I think it was in 1989 the AFL proposed a Fitzroy-Footscray “merger”, which would have been even better than merging with North because it involved two underdogs. As I recall it was the Footscray supporters who stopped that happening.
When Fitzroy went “broke” I think they owed not much more than $1million. So how come Carlton is still alive? They owe the national debt.
I’ve always thought that the AFL should encourage one of the Melbourne sides to “relocate” to Tasmania, which is a very strong footy State but needs a “kick-start” to be truly competitive.
The ideal side would be Richmond because they could then be called the “Tasmanian Tigers”. It’d also be poetic justice for what they did to the ‘Roys.
Then again, looking at Richmond today they’d probably struggle to beat Launceston reserves.
By the way, what the hell is “the Western Force”, an army reserve side?
Footnote: Mergers would (and could only) work if the new club adopted the “hyphen” principle.

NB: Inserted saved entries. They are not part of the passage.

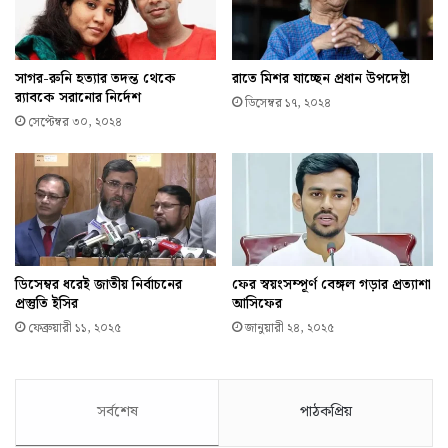
সাগর-রুনি হত্যার তদন্ত থেকে
রাতে মিশর যাচ্ছেন প্রধান উপদেষ্টা
র‌্যাবকে সরানোর নির্দেশ
ডিসেম্বর ১৭, ২০২৪
সেপ্টেম্বর ৩০, ২০২৪
ডিসেম্বর ধরেই জাতীয় নির্বাচনের
ফের স্বয়ংসম্পূর্ণ বেঙ্গল গড়ার প্রত্যাশা
প্রস্তুতি ইসির
আসিফের
ফেব্রুয়ারী ১১, ২০২৫
জানুয়ারী ২৪, ২০২৫
সর্বশেষ
পাঠকপ্রিয়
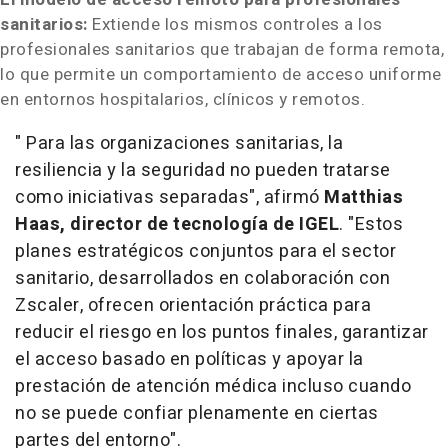
sanitarios:
Extiende los mismos controles a los
profesionales sanitarios que trabajan de forma remota,
lo que permite un comportamiento de acceso uniforme
en entornos hospitalarios, clínicos y remotos.
" Para las organizaciones sanitarias, la
resiliencia y la seguridad no pueden tratarse
como iniciativas separadas", afirmó
Matthias
Haas, director de tecnología de IGEL
. "Estos
planes estratégicos conjuntos para el sector
sanitario, desarrollados en colaboración con
Zscaler, ofrecen orientación práctica para
reducir el riesgo en los puntos finales, garantizar
el acceso basado en políticas y apoyar la
prestación de atención médica incluso cuando
no se puede confiar plenamente en ciertas
partes del entorno".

Eg. When Melbourne was to merge with Hawthorn it was proposed to call the club the “Melbourne Hawks” and they were to wear the Melbourne jumper with a small Hawk badge on their shorts!
Hawthorn fans understandably rejected the proposal as it meant an almost total loss of identity. If they’d adopted the name Melbourne-Hawthorn (that’s the hyphen principle) and if they alternated strips (say Melbourne colors for home, Hawthorn for away) I think it might have got up.
I guess you’ve had enough footy talk for now though.
The “hyphen” merger was proposed in the Fitzroy-North scenario; I can’t remember details of the proposed merger with Footscray. Either would have been good. As for North being too powerful, well Brisbane went on to win three flags in a row.
In 1995 Fitzroy was prepared to partially relocate to Canberra, which at that time had the Bruce Stadium and was ideal for football. It might have resulted eventually in a full relocation but with an ongoing Melbourne presence.
All those possibilities, and Tasmania, would have been preferable to what happened. It was simply the urgency to get Port Adelaide into the comp and a quirk of history (we were the most broke at the time) which worked against Fitzroy.
The current Launceston games for St Kilda and Hawthorn are only viable because they’re underwritten by the Tasmanian Government. Hawthorn-Fremantle had a crowd of 13,000. They’d get more at Albury. Fitzroy played some games in Hobart in the early 1990s without AFL or government support, but found Canberra to be more commercially viable.